Ribuan pegawai negeri sipil (PNS) di Thailand menghadapi sanksi skorsing menyusul skandal kecurangan besar-besaran dalam ujian masuk PNS yang digelar pada tahun 2025. Penyelidikan yang masih berlangsung hingga kini telah menyebabkan tiga orang ditangkap dan mengungkap praktik suap yang melibatkan uang hingga 800.000 baht (sekitar US$23.847) untuk mengubah hasil ujian secara elektronik.
Kronologi dan Temuan Awal
Skandal ini mulai terungkap pada Juni 2026. Para penyelidik menyimpulkan bahwa sejumlah pejabat menerima suap untuk memanipulasi hasil tes calon pegawai negeri sipil (CPNS) agar mereka lulus dalam ujian wajib yang menjadi syarat pengangkatan atau promosi di pemerintahan.
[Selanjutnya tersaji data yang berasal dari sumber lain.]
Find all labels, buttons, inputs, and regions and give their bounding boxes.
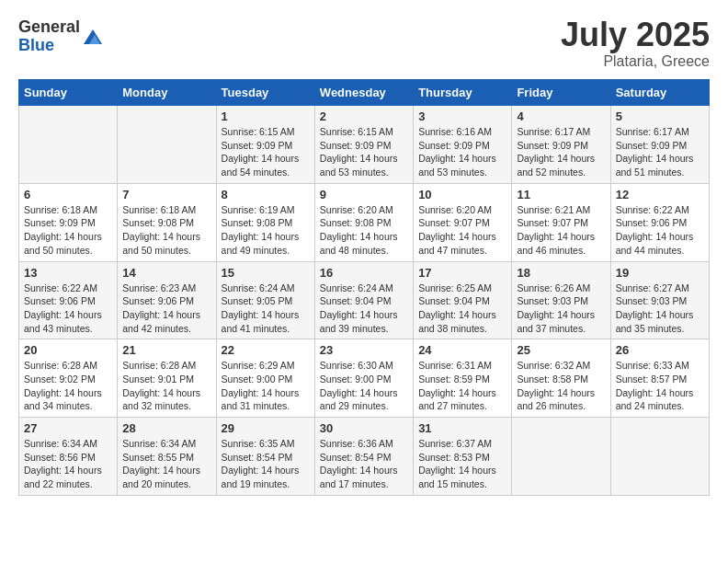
day-info: Sunrise: 6:34 AM Sunset: 8:55 PM Dayligh… bbox=[122, 437, 210, 491]
calendar-cell: 13Sunrise: 6:22 AM Sunset: 9:06 PM Dayli… bbox=[19, 261, 118, 339]
header-tuesday: Tuesday bbox=[216, 80, 314, 106]
day-number: 30 bbox=[320, 421, 408, 435]
calendar-week-5: 27Sunrise: 6:34 AM Sunset: 8:56 PM Dayli… bbox=[19, 418, 710, 496]
day-number: 20 bbox=[24, 343, 112, 357]
calendar-cell: 6Sunrise: 6:18 AM Sunset: 9:09 PM Daylig… bbox=[19, 183, 118, 261]
day-info: Sunrise: 6:36 AM Sunset: 8:54 PM Dayligh… bbox=[320, 437, 408, 491]
calendar-cell: 26Sunrise: 6:33 AM Sunset: 8:57 PM Dayli… bbox=[610, 339, 709, 418]
calendar-cell: 21Sunrise: 6:28 AM Sunset: 9:01 PM Dayli… bbox=[118, 339, 216, 418]
header-friday: Friday bbox=[512, 80, 610, 106]
day-number: 4 bbox=[517, 109, 605, 123]
header-thursday: Thursday bbox=[414, 80, 512, 106]
day-info: Sunrise: 6:29 AM Sunset: 9:00 PM Dayligh… bbox=[222, 359, 310, 413]
month-year: July 2025 bbox=[561, 18, 710, 52]
day-info: Sunrise: 6:28 AM Sunset: 9:01 PM Dayligh… bbox=[122, 359, 210, 413]
page-header: General Blue July 2025 Plataria, Greece bbox=[18, 18, 710, 70]
calendar-cell bbox=[118, 106, 216, 184]
calendar-cell: 10Sunrise: 6:20 AM Sunset: 9:07 PM Dayli… bbox=[414, 183, 512, 261]
day-number: 14 bbox=[122, 266, 210, 280]
calendar-cell: 16Sunrise: 6:24 AM Sunset: 9:04 PM Dayli… bbox=[314, 261, 413, 339]
day-number: 26 bbox=[616, 343, 704, 357]
day-number: 16 bbox=[320, 266, 408, 280]
calendar-cell: 8Sunrise: 6:19 AM Sunset: 9:08 PM Daylig… bbox=[216, 183, 314, 261]
header-wednesday: Wednesday bbox=[314, 80, 413, 106]
logo: General Blue bbox=[18, 18, 104, 55]
calendar-cell: 19Sunrise: 6:27 AM Sunset: 9:03 PM Dayli… bbox=[610, 261, 709, 339]
day-number: 3 bbox=[418, 109, 506, 123]
calendar-cell: 31Sunrise: 6:37 AM Sunset: 8:53 PM Dayli… bbox=[414, 418, 512, 496]
calendar-header-row: SundayMondayTuesdayWednesdayThursdayFrid… bbox=[19, 80, 710, 106]
calendar-cell: 3Sunrise: 6:16 AM Sunset: 9:09 PM Daylig… bbox=[414, 106, 512, 184]
day-number: 22 bbox=[222, 343, 310, 357]
calendar-cell: 14Sunrise: 6:23 AM Sunset: 9:06 PM Dayli… bbox=[118, 261, 216, 339]
day-number: 7 bbox=[122, 188, 210, 201]
day-info: Sunrise: 6:32 AM Sunset: 8:58 PM Dayligh… bbox=[517, 359, 605, 413]
day-info: Sunrise: 6:37 AM Sunset: 8:53 PM Dayligh… bbox=[418, 437, 506, 491]
calendar-cell: 9Sunrise: 6:20 AM Sunset: 9:08 PM Daylig… bbox=[314, 183, 413, 261]
day-number: 25 bbox=[517, 343, 605, 357]
day-info: Sunrise: 6:18 AM Sunset: 9:09 PM Dayligh… bbox=[24, 203, 112, 258]
day-number: 6 bbox=[24, 188, 112, 201]
header-sunday: Sunday bbox=[19, 80, 118, 106]
calendar-cell: 25Sunrise: 6:32 AM Sunset: 8:58 PM Dayli… bbox=[512, 339, 610, 418]
day-info: Sunrise: 6:23 AM Sunset: 9:06 PM Dayligh… bbox=[122, 282, 210, 336]
day-info: Sunrise: 6:17 AM Sunset: 9:09 PM Dayligh… bbox=[616, 125, 704, 179]
day-number: 9 bbox=[320, 188, 408, 201]
day-number: 28 bbox=[122, 421, 210, 435]
day-number: 13 bbox=[24, 266, 112, 280]
calendar-cell: 18Sunrise: 6:26 AM Sunset: 9:03 PM Dayli… bbox=[512, 261, 610, 339]
day-info: Sunrise: 6:20 AM Sunset: 9:08 PM Dayligh… bbox=[320, 203, 408, 258]
day-info: Sunrise: 6:28 AM Sunset: 9:02 PM Dayligh… bbox=[24, 359, 112, 413]
day-info: Sunrise: 6:20 AM Sunset: 9:07 PM Dayligh… bbox=[418, 203, 506, 258]
day-number: 31 bbox=[418, 421, 506, 435]
calendar-cell: 30Sunrise: 6:36 AM Sunset: 8:54 PM Dayli… bbox=[314, 418, 413, 496]
calendar-cell: 17Sunrise: 6:25 AM Sunset: 9:04 PM Dayli… bbox=[414, 261, 512, 339]
day-info: Sunrise: 6:27 AM Sunset: 9:03 PM Dayligh… bbox=[616, 282, 704, 336]
calendar-cell: 5Sunrise: 6:17 AM Sunset: 9:09 PM Daylig… bbox=[610, 106, 709, 184]
day-info: Sunrise: 6:35 AM Sunset: 8:54 PM Dayligh… bbox=[222, 437, 310, 491]
day-number: 8 bbox=[222, 188, 310, 201]
day-info: Sunrise: 6:15 AM Sunset: 9:09 PM Dayligh… bbox=[320, 125, 408, 179]
day-info: Sunrise: 6:30 AM Sunset: 9:00 PM Dayligh… bbox=[320, 359, 408, 413]
calendar-week-4: 20Sunrise: 6:28 AM Sunset: 9:02 PM Dayli… bbox=[19, 339, 710, 418]
calendar-table: SundayMondayTuesdayWednesdayThursdayFrid… bbox=[18, 79, 710, 496]
day-number: 11 bbox=[517, 188, 605, 201]
day-info: Sunrise: 6:15 AM Sunset: 9:09 PM Dayligh… bbox=[222, 125, 310, 179]
header-saturday: Saturday bbox=[610, 80, 709, 106]
calendar-cell: 7Sunrise: 6:18 AM Sunset: 9:08 PM Daylig… bbox=[118, 183, 216, 261]
calendar-cell: 29Sunrise: 6:35 AM Sunset: 8:54 PM Dayli… bbox=[216, 418, 314, 496]
calendar-cell: 24Sunrise: 6:31 AM Sunset: 8:59 PM Dayli… bbox=[414, 339, 512, 418]
day-info: Sunrise: 6:19 AM Sunset: 9:08 PM Dayligh… bbox=[222, 203, 310, 258]
day-info: Sunrise: 6:17 AM Sunset: 9:09 PM Dayligh… bbox=[517, 125, 605, 179]
calendar-cell bbox=[19, 106, 118, 184]
day-number: 2 bbox=[320, 109, 408, 123]
logo-icon bbox=[82, 26, 104, 48]
day-number: 17 bbox=[418, 266, 506, 280]
day-info: Sunrise: 6:24 AM Sunset: 9:05 PM Dayligh… bbox=[222, 282, 310, 336]
calendar-cell bbox=[512, 418, 610, 496]
calendar-cell: 11Sunrise: 6:21 AM Sunset: 9:07 PM Dayli… bbox=[512, 183, 610, 261]
location: Plataria, Greece bbox=[561, 53, 710, 70]
calendar-week-2: 6Sunrise: 6:18 AM Sunset: 9:09 PM Daylig… bbox=[19, 183, 710, 261]
day-number: 29 bbox=[222, 421, 310, 435]
day-number: 21 bbox=[122, 343, 210, 357]
day-info: Sunrise: 6:26 AM Sunset: 9:03 PM Dayligh… bbox=[517, 282, 605, 336]
day-number: 18 bbox=[517, 266, 605, 280]
day-info: Sunrise: 6:31 AM Sunset: 8:59 PM Dayligh… bbox=[418, 359, 506, 413]
title-section: July 2025 Plataria, Greece bbox=[561, 18, 710, 70]
header-monday: Monday bbox=[118, 80, 216, 106]
day-info: Sunrise: 6:16 AM Sunset: 9:09 PM Dayligh… bbox=[418, 125, 506, 179]
calendar-cell: 28Sunrise: 6:34 AM Sunset: 8:55 PM Dayli… bbox=[118, 418, 216, 496]
calendar-cell: 1Sunrise: 6:15 AM Sunset: 9:09 PM Daylig… bbox=[216, 106, 314, 184]
calendar-cell: 4Sunrise: 6:17 AM Sunset: 9:09 PM Daylig… bbox=[512, 106, 610, 184]
day-info: Sunrise: 6:25 AM Sunset: 9:04 PM Dayligh… bbox=[418, 282, 506, 336]
day-number: 1 bbox=[222, 109, 310, 123]
day-number: 19 bbox=[616, 266, 704, 280]
day-number: 23 bbox=[320, 343, 408, 357]
day-number: 12 bbox=[616, 188, 704, 201]
day-number: 27 bbox=[24, 421, 112, 435]
day-info: Sunrise: 6:33 AM Sunset: 8:57 PM Dayligh… bbox=[616, 359, 704, 413]
calendar-cell: 27Sunrise: 6:34 AM Sunset: 8:56 PM Dayli… bbox=[19, 418, 118, 496]
calendar-cell: 20Sunrise: 6:28 AM Sunset: 9:02 PM Dayli… bbox=[19, 339, 118, 418]
day-number: 15 bbox=[222, 266, 310, 280]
Polisi menemukan kejanggalan pada hasil tes sebanyak 5.814 PNS yang telah mengikuti ujian tersebut.
Unsit Sampuntharat, pejabat Kementerian Dalam Negeri Thailand, mengungkapkan kepada wartawan pada Kamis (16/7/2026) bahwa para PNS yang terindikasi curang akan diskors sambil menunggu keputusan komite yang dijadwalkan paling cepat pada Jumat (17/7/2026). "Kerugiannya sangat besar, dan itu tidak adil bagi mereka yang mendapatkan posisi mereka dengan cara jujur," ujar Unsit, dilansir dari kantor berita AFP.
Langkah Penyelidikan dan Dampak
Kementerian Dalam Negeri menyatakan akan meninjau sekitar 800.000 lembar soal tes sebagai bagian dari upaya menentukan sejauh mana dugaan kecurangan tersebut. Penyelidikan dilakukan secara gabungan oleh polisi dan lembaga anti-korupsi selama 17 hari, dengan menyita komputer dan dokumen ujian.
Tiga orang yang diduga sebagai dalang kecurangan—dua pria dan satu wanita—telah ditangkap dengan tuduhan menghancurkan dan menyembunyikan dokumen resmi. Salah satu dari mereka ditangkap setelah melarikan diri ke negara tetangga Laos. Jika terbukti bersalah, mereka dapat didenda dan menghadapi hukuman penjara hingga lima tahun.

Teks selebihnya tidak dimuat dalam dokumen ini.